Tuesday, September 18, 2007

The Shooter Story: Beginning, Middle and End

Just a week or two after I make the comment on Jim Shooter's assertion that comic book storytelling should be done a certain way because "Its always someone's first comic." then this quyote shows up on the Comic Journal's Journalista site (as well as the Comic Book Guy site) :
"The art in comics is generally better than ever, the writing is often clever and glib, but in spite of that, far too many comics are utterly unreadable. Even hardcore fans find many comics daunting to follow! The craft of storytelling is all but lost. A who's who of industry big shots have privately agreed with me when we've discussed exactly this subject, but it's a tough problem to fix, given the often huge egos of the creators, general creative anarchy and lack of trained editorial people".

And he's right. I'm not going to argue with him on the main part of his message. However, I will make the case that there were plenty of hard as hell to follow '70's comics as well, when we had exceptionally talented editors and writers like Marv Wolfman overseeing the biz. The quextion is, what is a readable comic? Isn't a comic that a 7 year old can understand different from a comic that a 25 year old can understand? How about a literate, educatated woman of 38 who simply hasn't grown up with comic?

My focus group on comics generally comprises my almost-7 year old daughter, who is a voracious reader, and my wife, with a Masters in Journalism, who didn't grow up in a comic book world like many of us did. I keep a spinner rack in the TV room at home loaded with everything from '60's Marvel to Dodson's Wonder Woman and Cooke's New Frontier. And I've found poor storytelling in every era, regardless of editor, but obviously, different things jumped out at the 7 year old versus the 38 year old.

The panel to panel transitions on the modern Wonder Woman comic are clearer to the 7 year old than some of the transitions in the 60's and '70's, with their greater degree of story compression, as they depend on the captions to make certain elements of the story clear. Not fully understanding the vocabulary, she needs a greater degree of visual communication to make this work, and I'm not certain that Jim allow this degree of latitude with most of his artists. Certainly, Marvel in the 80's had the superstars who could experiment (it seemed like every issue Moon Knight was a Sienkiewicz experiment) regardless of the failure rate, and everyone else, who were ruled by an iron editorial hand. Perhaps if there is someone to who helped create the superstar system, it may have been Jim. Miller got to do what he wanted. Daredevil was either Frank's or Rogers, and as we saw, editorial went with Frank. As many times as I've seen Frank interviewed on the subject, I'm not sure I've ever run across a Roger McKenzie interview where he addresses it.

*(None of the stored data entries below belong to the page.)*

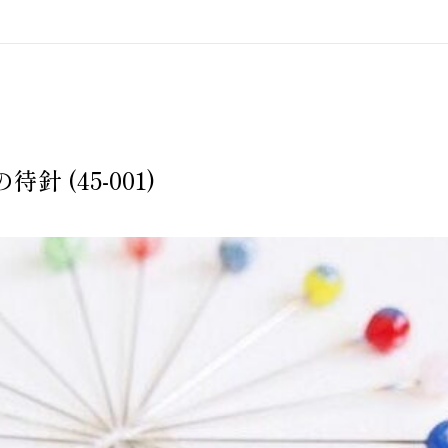
針 (45-001)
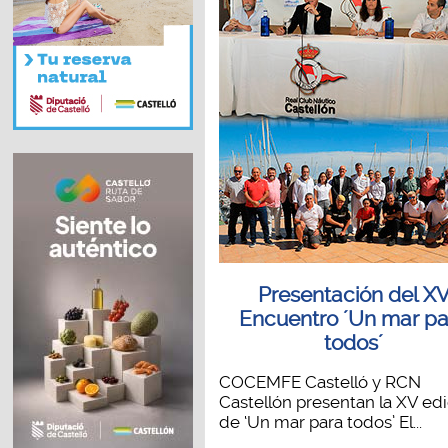
Presentación del X
Encuentro ´Un mar pa
todos´
COCEMFE Castelló y RCN
Castellón presentan la XV ed
de ‘Un mar para todos’ El...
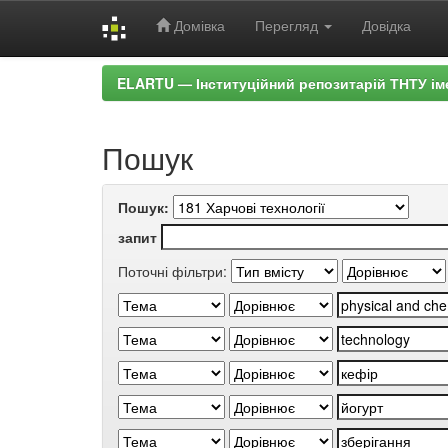
Домівка
Перегляд
Довідка
Skip
ELARTU — Інституційний репозитарій ТНТУ ім
navigation
Пошук
Пошук:
запит
Поточні фільтри:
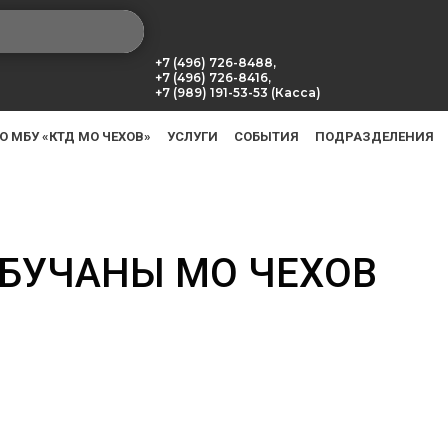
+7 (496) 726-8488,
+7 (496) 726-8416,
+7 (989) 191-53-53 (Касса)
О МБУ «КТД МО ЧЕХОВ»
УСЛУГИ
СОБЫТИЯ
ПОДРАЗДЕЛЕНИЯ
ЮБУЧАНЫ МО ЧЕХОВ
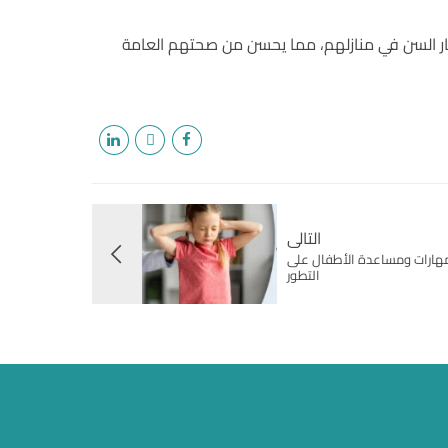
بار السن في منازلهم، مما يحسن من صحتهم العامة
التالى
لمهارات ومساعدة الأطفال على
التطور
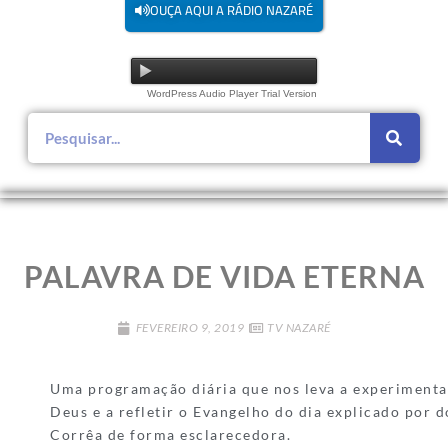
OUÇA AQUI A RÁDIO NAZARÉ
WordPress Audio Player Trial Version
PALAVRA DE VIDA ETERNA
FEVEREIRO 9, 2019
TV NAZARÉ
Uma programação diária que nos leva a experimentar
Deus e a refletir o Evangelho do dia explicado por 
Corrêa de forma esclarecedora.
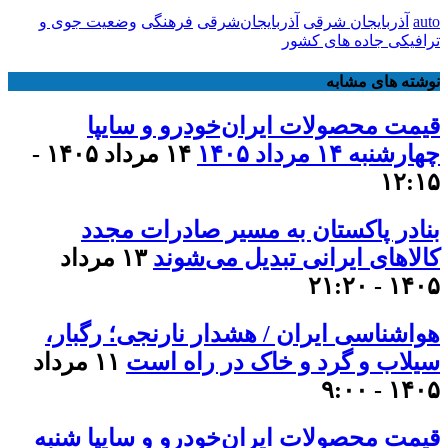
auto
آذربایجان شرقی
آذربایجان‌شرقی
فرهنگی
وضعیت جوی و
ترافیکی جاده های کشور
نوشته های مشابه
قیمت محصولات ایران‌خودرو و سایپا
چهارشنبه ۱۴ مرداد ۱۴۰۵
۱۴ مرداد ۱۴۰۵ -
۱۲:۱۵
بنادر پاکستان به مسیر صادرات مجدد
کالاهای ایرانی تبدیل می‌شوند
۱۳ مرداد
۱۴۰۵ - ۲۱:۲۰
هواشناسی ایران / هشدار نارنجی؛ رگبار،
سیلاب و گرد و خاک در راه است
۱۱ مرداد
۱۴۰۵ - ۹:۰۰
قیمت محصولات ایران‌خودرو و سایپا شنبه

Having been around the comics for so long now, I see head editors that were editorial assistants or interns when i was inking books 10 years ago. If there is anything that comics doesn't have, its any sort of organized training system that addresses the twin disciplines that our medium encompasses, and that may be a huge failing point with comics direction. Some editors become traffic directors simply, some stamp their view point so strongly on the books that they may as well be a modern Mort Weisinger. Many fall in the middle, caught and pulled in many different directions, by the prevailing marketing conditions, the overall corporate direction, the whims of the writer or artist, the latest company crossover (Counting Down to the Crisis on Infinite Hulks), the modern editor might long for days of simply getting the writer and artist on the same page and turning out a nice monthly book. It can't be easy.

It will be fascinating to see if Jim's Legion harkens back to the '60's DC, '70's Marvel or 90's Defiant. Especially with editorial changes that pretty much everyone in comics is predicting will happen to at the DC offices.